In compenso, nel 2021 vi è un incremento del valore della parità di genere, espresso soprattutto dalle bambine, ma anche dai bambini che non sognano più, come spesso avveniva nel 1995, di tornare a casa dal lavoro e trovare la cena pronta preparata dalla moglie “casalinga”. Inoltre, si ravvisa più impegno sociale e solidarietà nei confronti delle persone emarginate, povere o in difficoltà, sia da parte delle femmine che dei maschi, oltre ad un maggiore desiderio di viaggiare e di esplorare il mondo.
Saveria Capecchi
(Docente di Sociologia dei media e della comunicazione,
Università di Bologna)
Maria Grazia Ferrari
(Docente di Sociologia dei processi culturali e comunicativi,
Università di Parma)
La ricerca è pubblicata integralmente nel volume: Saveria Capecchi e Maria Grazia Ferrari, L’inventrice di robot e lo youtuber, Franco Angeli, 2023.
Riferimenti bibliografici
Berger P.L., Luckmann T. (1966), The Social Construction of Reality: A Treatise in the Sociology of Knowledge, Anchor Books, New York (tr. it.: La realtà come costruzione sociale, il Mulino, Bologna, 1969).
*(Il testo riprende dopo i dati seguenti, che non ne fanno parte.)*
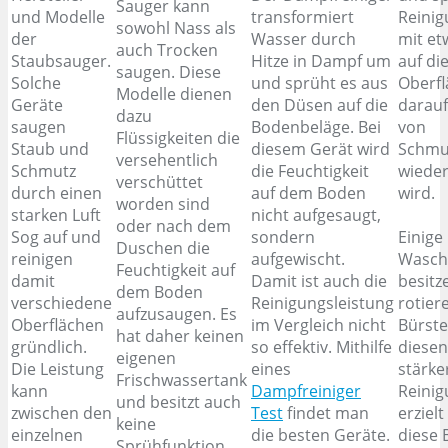
Sauger kann
und Modelle
transformiert
Reinig
sowohl Nass als
der
Wasser durch
mit et
auch Trocken
Staubsauger.
Hitze in Dampf um
auf di
saugen. Diese
Solche
und sprüht es aus
Oberfl
Modelle dienen
Geräte
den Düsen auf die
darauf
dazu
saugen
Bodenbeläge. Bei
von
Flüssigkeiten die
Staub und
diesem Gerät wird
Schmu
versehentlich
Schmutz
die Feuchtigkeit
wiede
verschüttet
durch einen
auf dem Boden
wird.
worden sind
starken Luft
nicht aufgesaugt,
oder nach dem
Sog auf und
sondern
Einige
Duschen die
reinigen
aufgewischt.
Wasch
Feuchtigkeit auf
damit
Damit ist auch die
besitz
dem Boden
verschiedene
Reinigungsleistung
rotier
aufzusaugen. Es
Oberflächen
im Vergleich nicht
Bürste
hat daher keinen
gründlich.
so effektiv. Mithilfe
diesen
eigenen
Die Leistung
eines
stärke
Frischwassertank
kann
Dampfreiniger
Reinig
und besitzt auch
zwischen den
Test
findet man
erziel
keine
einzelnen
die besten Geräte.
diese 
Sprühfunktion.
Capecchi S., Ferrari M.G. (1998), Una baby-sitter a Beverly-Hills. Immaginario, media e dintorni: le rappresentazioni di bambini e bambine, Franco Angeli, Milano.
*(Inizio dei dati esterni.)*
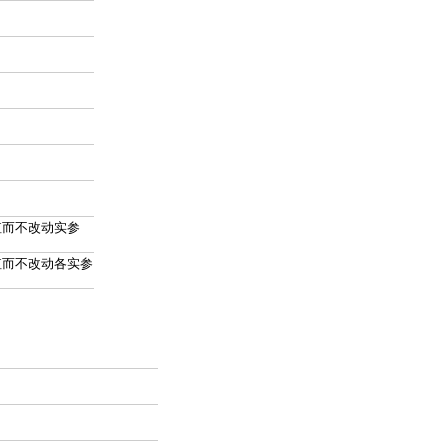
而不改动实参
而不改动各实参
Codeluppi, V. (2021), Vetrinizzazione. Individui e società in scena, Bollati e Boringhieri, Torino.
Gill R. (2007), “Postfeminist Media Culture: Elements of a Sensibility”, European Journal of Cultural Studies, 10 (2): 147-66.
McRobbie A. (2004), “Post-Feminism and Popular Culture”, Feminist Media Studies, 4, 3: 255-64.